A visit to your eye doctor can come and go in a blur. Discussing a loss of sight is a dreadful thought — however, avoiding it will not yield positive results either. Time with the ophthalmologist may be brief, so it is important to be prepared and engaged. Considering these steps, before every appointment, will help you be an informed patient.
- If you do not understand something the doctor says, or the terminology used, feel free to say, “I don’t understand, please explain.” Don’t be afraid to speak up.
- Summarize back what you heard, to clarify your understanding. “So you are telling me that age-related macular degeneration will make me blind?” The doctor responds, “No, I am saying that there will be some loss of your central vision, possibly to the level of legal blindness, but macular degeneration does not cause total blindness.”
- Request written materials, or even pictures or videos that you can take time to understand and absorb at home.
- Ask about best-case and worst-case scenarios, and what is the most-likely scenario for you?
- Write your questions and bring someone with you as an advocate, to read the questions on your behalf, and to take notes.
- If treatment is available, understand the risks involved. “Can injections in the eye cause glaucoma?”
- Ask if there is someone you can talk to, who is living with the condition, or has received the treatment.
- If treatment is not available, ask for alternative therapies or lifestyle changes that may help your longterm prognosis and quality of life.

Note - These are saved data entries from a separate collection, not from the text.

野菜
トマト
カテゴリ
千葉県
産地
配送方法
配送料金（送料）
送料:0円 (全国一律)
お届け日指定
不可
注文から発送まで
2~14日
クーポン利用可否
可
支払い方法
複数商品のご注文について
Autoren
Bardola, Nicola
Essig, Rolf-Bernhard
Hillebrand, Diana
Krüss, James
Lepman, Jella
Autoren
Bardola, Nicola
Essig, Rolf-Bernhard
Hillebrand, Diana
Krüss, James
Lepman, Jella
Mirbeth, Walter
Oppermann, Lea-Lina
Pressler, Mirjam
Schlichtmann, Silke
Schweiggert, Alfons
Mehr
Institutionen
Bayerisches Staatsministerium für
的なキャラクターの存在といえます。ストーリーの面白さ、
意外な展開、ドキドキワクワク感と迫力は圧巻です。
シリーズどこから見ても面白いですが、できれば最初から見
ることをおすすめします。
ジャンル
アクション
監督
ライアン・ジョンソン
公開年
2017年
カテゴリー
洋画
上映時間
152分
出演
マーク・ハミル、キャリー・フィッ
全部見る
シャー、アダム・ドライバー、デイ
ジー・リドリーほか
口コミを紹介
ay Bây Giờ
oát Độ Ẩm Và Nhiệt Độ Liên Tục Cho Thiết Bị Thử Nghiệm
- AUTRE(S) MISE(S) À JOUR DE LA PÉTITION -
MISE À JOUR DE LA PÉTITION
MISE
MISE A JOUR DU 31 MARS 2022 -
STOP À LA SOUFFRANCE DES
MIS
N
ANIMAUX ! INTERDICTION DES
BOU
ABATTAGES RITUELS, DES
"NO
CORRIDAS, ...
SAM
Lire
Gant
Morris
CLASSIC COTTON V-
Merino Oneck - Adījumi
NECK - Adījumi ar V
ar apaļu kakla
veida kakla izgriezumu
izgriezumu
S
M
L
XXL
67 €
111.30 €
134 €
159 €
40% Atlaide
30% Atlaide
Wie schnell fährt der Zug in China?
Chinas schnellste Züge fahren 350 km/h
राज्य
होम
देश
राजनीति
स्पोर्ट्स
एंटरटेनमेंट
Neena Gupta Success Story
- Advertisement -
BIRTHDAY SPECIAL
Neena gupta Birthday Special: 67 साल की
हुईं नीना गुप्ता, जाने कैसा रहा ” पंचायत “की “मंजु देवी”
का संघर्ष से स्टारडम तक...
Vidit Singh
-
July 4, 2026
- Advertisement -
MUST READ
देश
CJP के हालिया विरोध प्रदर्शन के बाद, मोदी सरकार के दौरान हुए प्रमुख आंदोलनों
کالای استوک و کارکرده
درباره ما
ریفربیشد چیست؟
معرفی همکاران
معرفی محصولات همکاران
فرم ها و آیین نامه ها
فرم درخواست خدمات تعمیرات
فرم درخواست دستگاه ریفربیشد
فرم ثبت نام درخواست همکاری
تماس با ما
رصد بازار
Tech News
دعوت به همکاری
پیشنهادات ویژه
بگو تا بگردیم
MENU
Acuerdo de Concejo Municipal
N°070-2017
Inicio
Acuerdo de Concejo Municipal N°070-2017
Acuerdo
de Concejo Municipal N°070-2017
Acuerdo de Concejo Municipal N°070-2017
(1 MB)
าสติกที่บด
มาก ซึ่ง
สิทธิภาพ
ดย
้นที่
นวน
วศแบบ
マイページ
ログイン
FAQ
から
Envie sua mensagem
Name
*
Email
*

Don’t accept “nothing can be done” for an answer.
- If you are told nothing can be done to improve your vision, ask your ophthalmologist for information and resources to help you live successfully with vision loss, including referral to a low vision specialist and vision rehabilitation services.
It is crucial to be an Informed Patient when considering treatment or potential participation in a clinical trial. Clearly review, discuss and weigh the possible benefits against the risks. Consent forms are often many pages of medical and legal jargon — challenging for anyone to read, but especially hard with a visual impairment. Do not sign or agree to anything you have not read and understood completely.